Hosea had tried to get her attention but the bus just drove away under a sky the colour of glue and Lorna stared straight ahead. Hosea picked up a piece of hard snow and chucked it at her window and smiled and waved, but she had looked at him with one of those withering looks, a look that said, Chucking hard pieces of snow against my section of bus window will not thaw my frozen heart.

Hosea walked over to the chunk of snow, the one he had chucked at Lorna’s window, and looked at it. The snow around it was dusty from the exhaust fumes of the bus. Hosea gently kicked the chunk of snow towards the sidewalk. He walked up to it and kicked it again, a little harder, to get over the ridge of snow that lined the sidewalk. Up and over, there it went. Hosea continued kicking the chunk of snow towards home. It was getting smaller and smaller. He hoped he could get it home before it disappeared. Gentle kicks, but long distances. Scoop it from underneath with the top of your foot. That was the trick. He shouldn’t be doing this, he thought. What if somebody saw him, the mayor of Algren, kicking a piece of snow down the sidewalk? Well, it wasn’t far to his house, and besides he’d done it as a boy, with Tom. They’d pick their chunks, inspecting them closely to make sure they were pretty much exactly the same size and weight, and then home they’d go. When they got home, if their chunks of snow hadn’t disappeared or been kicked so far they got lost, they’d play hockey with one of them until it did disappear and then, for a big laugh, they’d continue to play with it. It wasn’t there but they’d play with it anyway, taking slapshots, scoring goals, having it dropped by imaginary referees at centre ice, skating like crazy down the ice to catch the rebound off their sticks. Often, they would argue about goals, the puck being offside, illegal penalty shots, all that stuff, and they’d have huge hockey fights, throwing their woollen mittens down on the ground and trying to pull each other’s jackets off over their heads.
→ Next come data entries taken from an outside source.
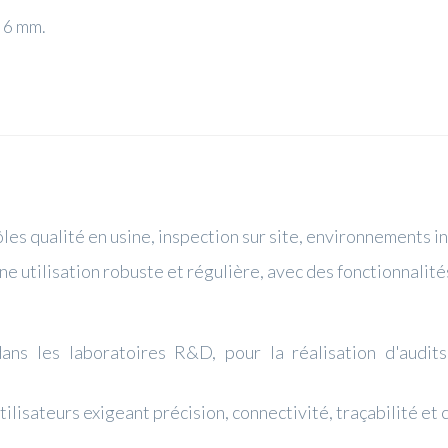
à 6 mm.
les qualité en usine, inspection sur site, environnements i
une utilisation robuste et régulière, avec des fonctionnalit
ans les laboratoires R&D, pour la réalisation d'audits 
tilisateurs exigeant précision, connectivité, traçabilité e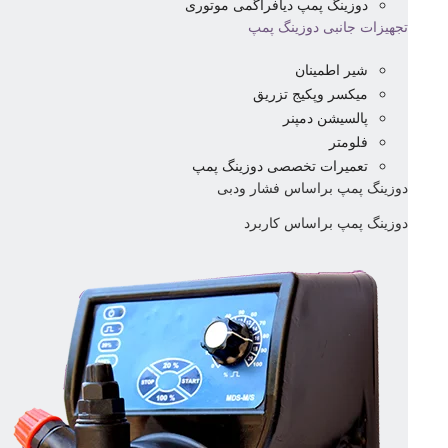
دوزینگ پمپ دیافراگمی موتوری
تجهیزات جانبی دوزینگ پمپ
شیر اطمینان
میکسر وپکیج تزریق
پالسیشن دمپنر
فلومتر
تعمیرات تخصصی دوزینگ پمپ
دوزینگ پمپ براساس فشار ودبی
دوزینگ پمپ براساس کاربرد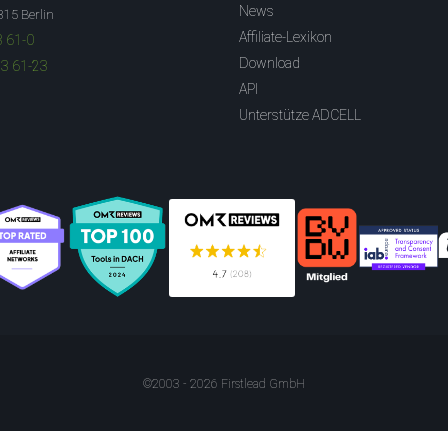
News
315 Berlin
Affiliate-Lexikon
3 61-0
Download
83 61-23
API
Unterstütze ADCELL
©2003 - 2026 Firstlead GmbH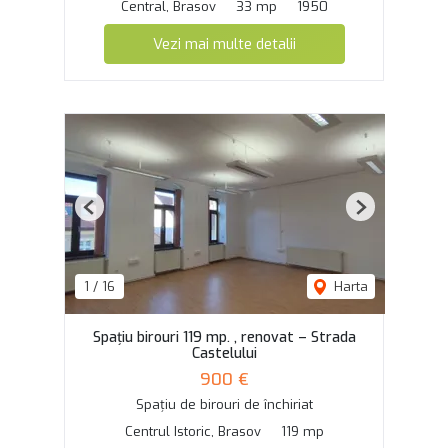
Central, Brasov
33 mp
1950
Vezi mai multe detalii
Previous
Next
1
/
16
Harta
Spațiu birouri 119 mp. , renovat – Strada
Castelului
900 €
Spațiu de birouri de închiriat
Centrul Istoric, Brasov
119 mp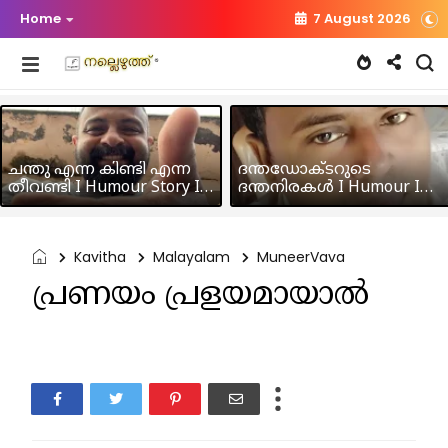
Home
7 August 2026
ചന്തു എന്ന കിണ്ടി എന്ന
ദന്തഡോക്ടറുടെ
തീവണ്ടി I Humour Story I
ദന്തനിരകൾ I Humour I
Rajeev Panicker
Hussain MK
Kavitha
Malayalam
MuneerVava
പ്രണയം പ്രളയമായാല്‍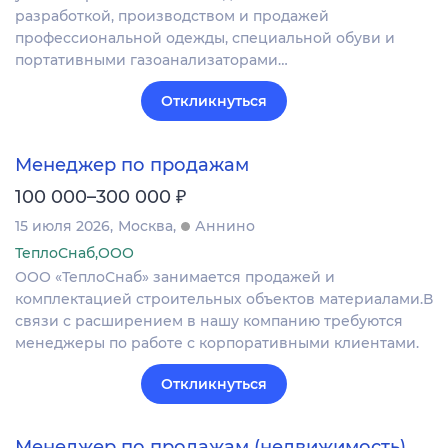
разработкой, производством и продажей
профессиональной одежды, специальной обуви и
портативными газоанализаторами…
Откликнуться
Менеджер по продажам
₽
100 000–300 000
15 июля 2026
Москва
Аннино
ТеплоСнаб,ООО
ООО «ТеплоСнаб» занимается продажей и
комплектацией строительных объектов материалами.В
связи с расширением в нашу компанию требуются
менеджеры по работе с корпоративными клиентами.
Откликнуться
Менеджер по продажам (недвижимость)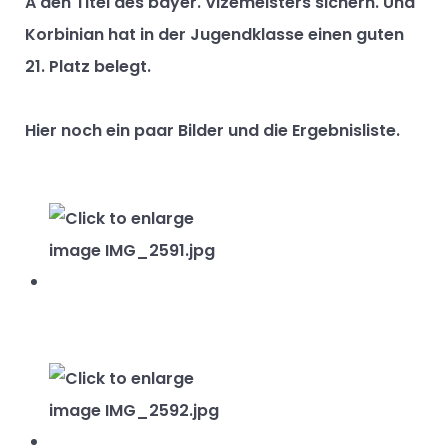
A den Titel des bayer. Vizemeisters sichern. Und
Korbinian hat in der Jugendklasse einen guten
21. Platz belegt.
Hier noch ein paar Bilder und die
Ergebnisliste
.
One day Euphemia came out of the house with an empty whipping cream carton. “Here, you boys,” she’d said. “Why don’t you use this?” And she had put it down in the snow and stomped on it once for all she was worth and then picked the flattish thing up and tossed it over to them. They’d used it for a while, and Euphemia stood washing dishes looking out at them in the back lane and smiling, and then they’d gone to the front of the house, to the street, where Euphemia wasn’t as sure to watch them, and went back to their imaginary puck.

It was Sunday. Algren was dead. Hosea slowly made his way home. As he walked past the back of the Wagon Wheel Café, Mrs. Cherniski, the owner of the café, poked her head out of the kitchen and said, “Hey, Hosea!” Hosea’s head snapped up like a fish on a line, but not before he made a mental note of where his chunk of ice had stopped.

“Hello, Mrs. Cherniski, how goes the battle?” said Hosea.

“So that is you, I was wondering,” said Mrs. Cherniski, “with that hat and everything. Looks like old Leander gave you his hat before he passed on. Nice of him. But I’d have it cleaned, if I was you.”